Redesigning the System: What If Defects Did Not Wait for the Customer to Find Them?
Imagine a different world entirely. Instead of waiting for customers to point out what has gone wrong, the system itself notices. A delayed shipment triggers proactive correction. A payment anomaly triggers investigation. A mismatched label triggers immediate rerouting. A policy conflict triggers review before the customer ever encounters the contradiction. The customer receives a calm message explaining what was detected, what was corrected, and what to expect. The frontline receives the same information, with context, history, and suggested next steps. No scrambling. No guesswork. No emotional firefighting.
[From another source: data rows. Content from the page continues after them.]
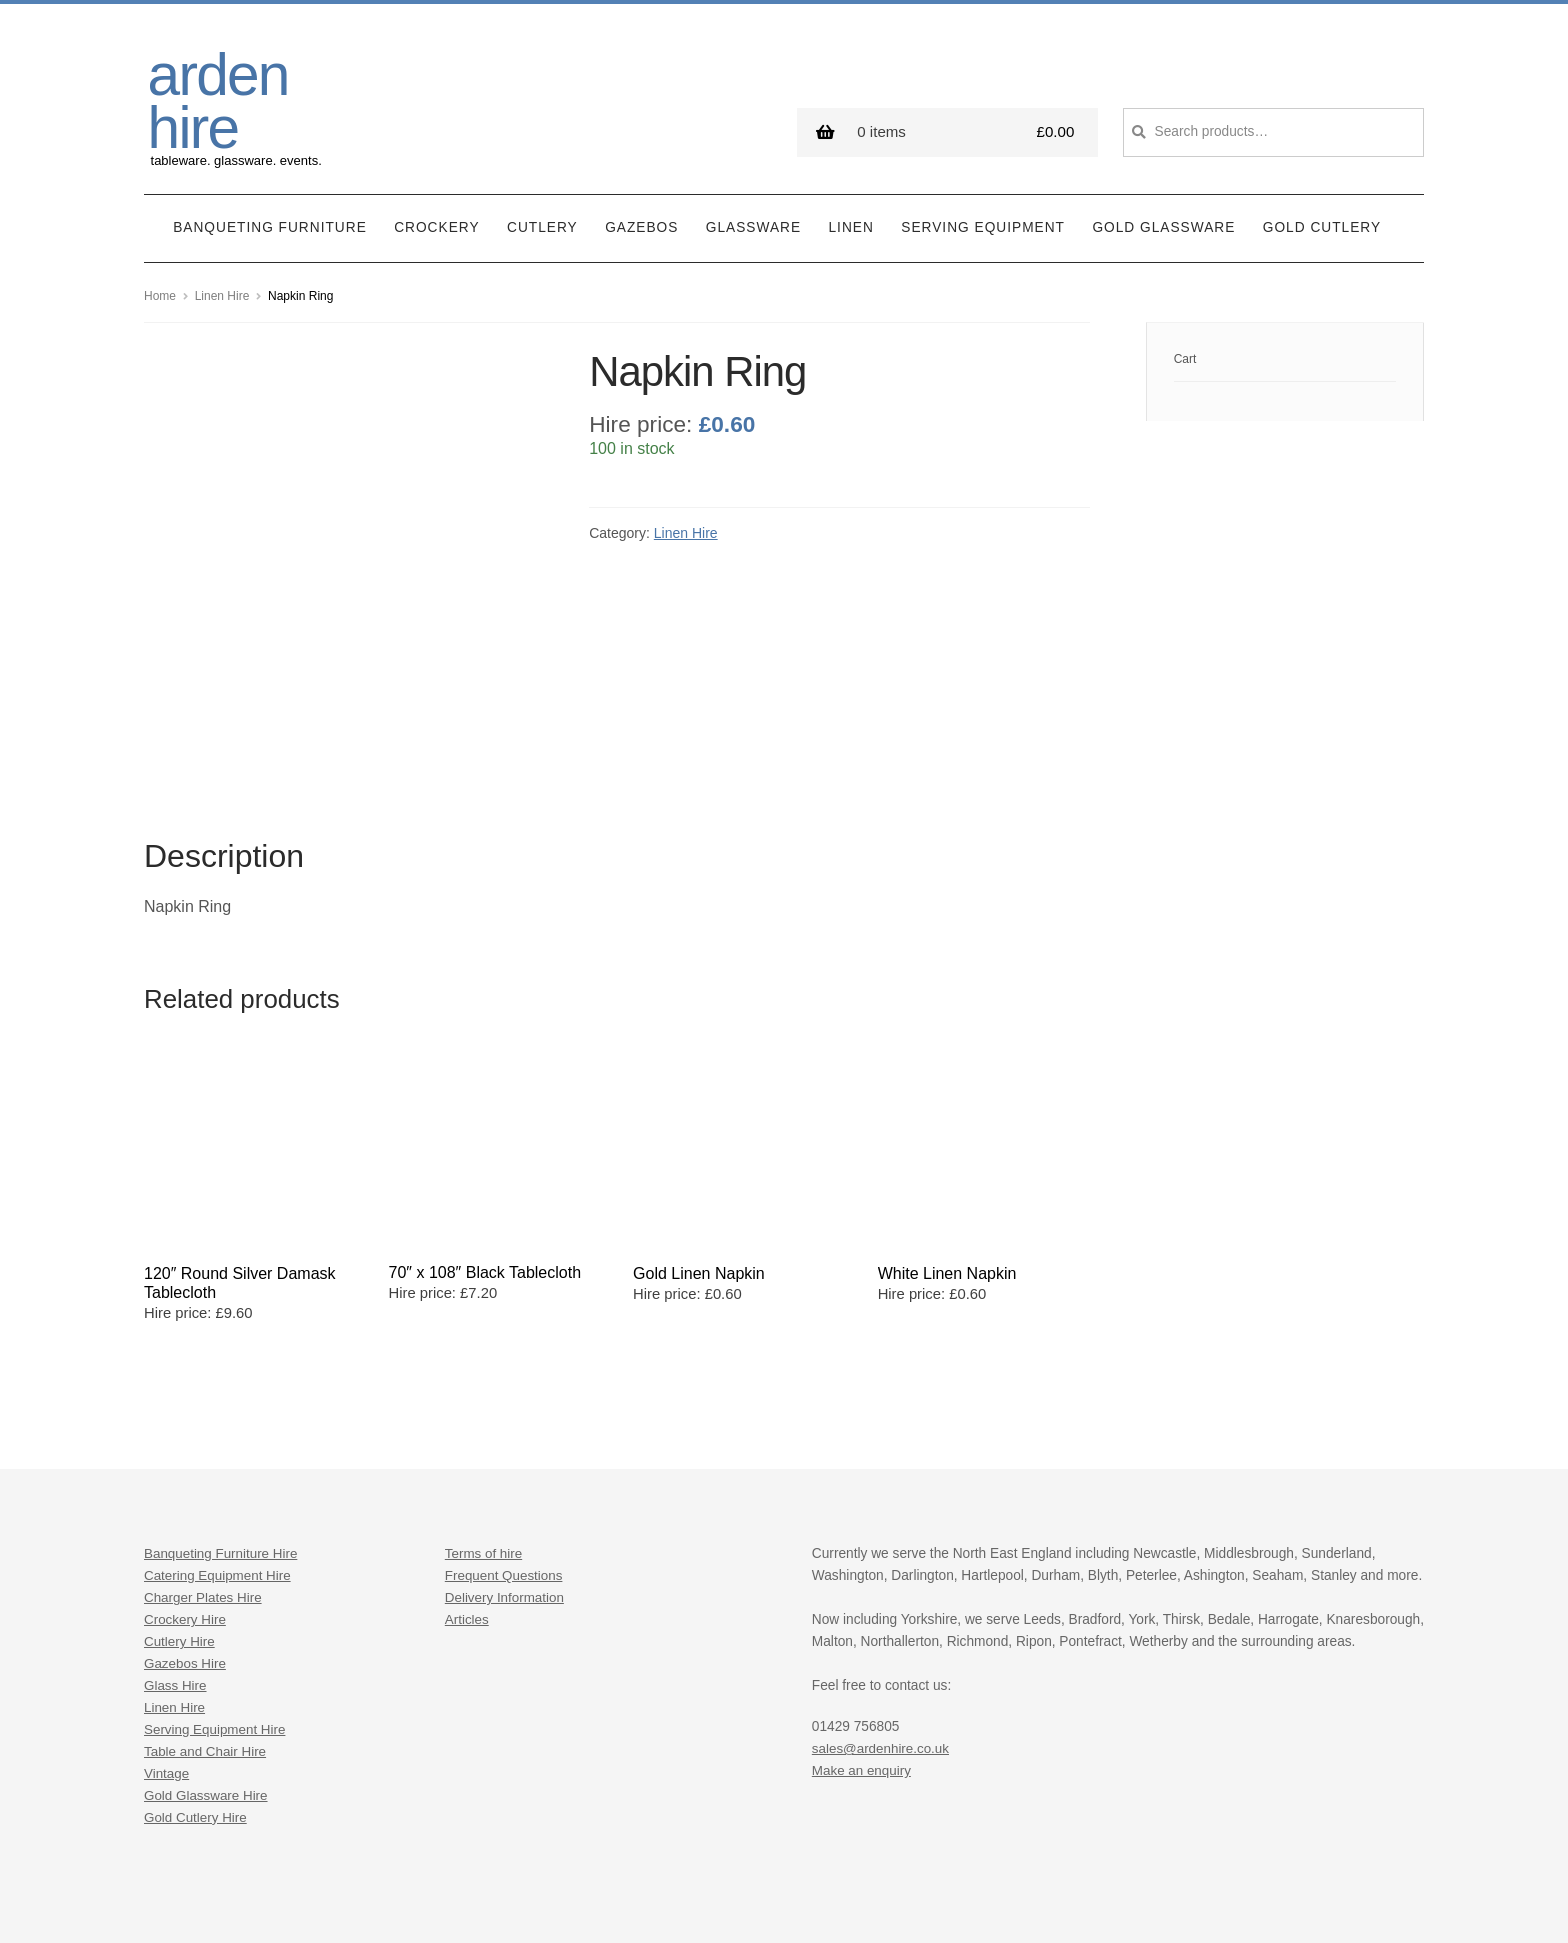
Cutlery (542, 218)
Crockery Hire (186, 1497)
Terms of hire (484, 1431)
This is not fantasy. Companies are already experimenting with versions of this approach. Predictive issue resolution, anomaly detection, agent-assist tools, and AI-driven workflow triggers are quietly emerging in the background. The aim is not to replace humans but to reduce the number of problems that require human intervention in the first place. When done well, automation becomes the housekeeping staff of a complex system. It tidies the mess before the guests notice anything amiss.
How Automation and Empowerment Work Together
Automation and empowerment are not rivals. They are partners. Automation clears the noise so that empowered humans can perform the work machines cannot. At present frontline professionals spend much of their time resolving issues that should never have been allowed to reach them. They spend emotional and cognitive energy compensating for system weaknesses, repeating explanations, and absorbing customer frustration that originates from design flaws rather than service failures. No amount of training or emotional resilience can compensate for a system that repeatedly places humans in unwinnable positions.
When automation takes on the early detection of defects, the repetitive gathering of context, and the first layer of pattern recognition, the frontline is freed to do the work humans excel at. They can judge nuance, interpret ambiguous cases, communicate with empathy, and engage in redesign conversations with clarity rather than exhaustion. Automation reduces the volume of problems. Empowerment increases the quality of solutions. One prepares the ground. The other cultivates it. Neither can stand alone.
In this shared model GenAI becomes an early-warning system rather than a replacement. It identifies anomalies, flags contradictions, and offers suggestions based on historical patterns. The agent remains the decision-maker, the interpreter, the human presence shaping the outcome. Automation provides foresight. Humans provide wisdom. And that combination creates a service environment where escalation loses its fuel source because problems are either prevented or resolved with confidence at the point of contact.
The Aha Question
For all the effort organisations invest in understanding customer behaviour, here is one question that remains surprisingly unexplored: how many calls involve a request for a manager, and why? What patterns would emerge if we studied those moments with curiosity rather than blame? Would we discover that escalation has little to do with the temperament of the customer and everything to do with the architecture of the system? Would the data reveal gaps in authority, clarity, or communication? Would it show emotional triggers or structural inconsistencies we have never named?
After this PEAK season, I think I may do that deep dive myself. I suspect the findings will not only be informative but will reveal a story far more intricate and far more human than we have acknowledged.